L Cpl Wilson’s Browning 9mm pistol was found close by and he had enough alcohol in his system to be three times the drink drive limit.
An inquest into the death today (Wednesday, February 27) recorded an open verdict.
Coroner Andrew Tweddle said he felt L Cpl Wilson had fired the shot but could find no evidence that he intended to take his own life.
But the Wilson family feel that the Ministry of Defence (MoD) decided the death was a suicide and did not follow up other angles of investigation.
The inquest heard that MoD investigators failed to do several tasks such as sealing L Cpl Wilson’s hands in bags so they could be checked for gunpowder residue.

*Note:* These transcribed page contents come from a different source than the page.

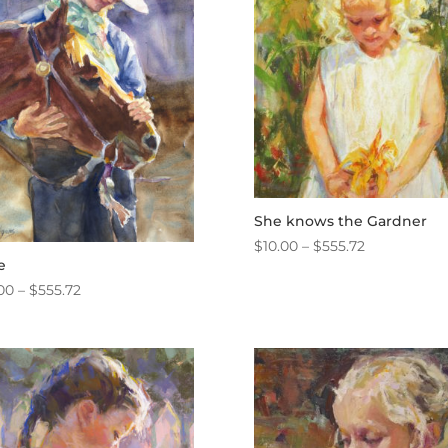
She knows the Gardner
Price
$
10.00
–
$
555.72
e
range:
Price
00
–
$
555.72
$10.00
range:
through
$10.00
$555.72
through
$555.72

Michael Wilson, L Cpl Wilson’s twin brother, speaking after the inquest, said: “We are disappointed that, as a family, we have had to fight so hard for answers.
“From the discovery of David’s body there was an incompetent crime scene investigation.
“This was followed by an, at best, substandard attempt by the MoD to consider the possible causes of David’s death in circumstances where those directing the investigation wrongly closed their minds to there being anything other than one possible explanation.
“This, for us, cannot be the end of this matter. There are now a number of other crucial issues that we as a family must now address before David will truly be able to rest.”
They said L Cpl Wilson was a cheerful person who was due to marry his fiancée Michelle Curry with whom he had a baby daughter Poppy.
The inquest heard that L Cpl Wilson had consumed vodka, in breach of Army rules, with his friend, Warrant Officer 2 Anthony Todd, in the hours before he died.
WO2 Todd said L Cpl Wilson, of the 9 Regiment Army Air Corps, had been alive when he left him.
The inquest heard that Captain Neil Smith, of the military’s special investigation branch, headed the case in Iraq.
He said: “We suspected the injury was self inflicted but all lines of enquiry were considered. I did not close my mind to any possibility.
“All angles that we followed were reviewed and if we received evidence that showed a decision had been made incorrectly then the angle of the investigation would’ve changed.”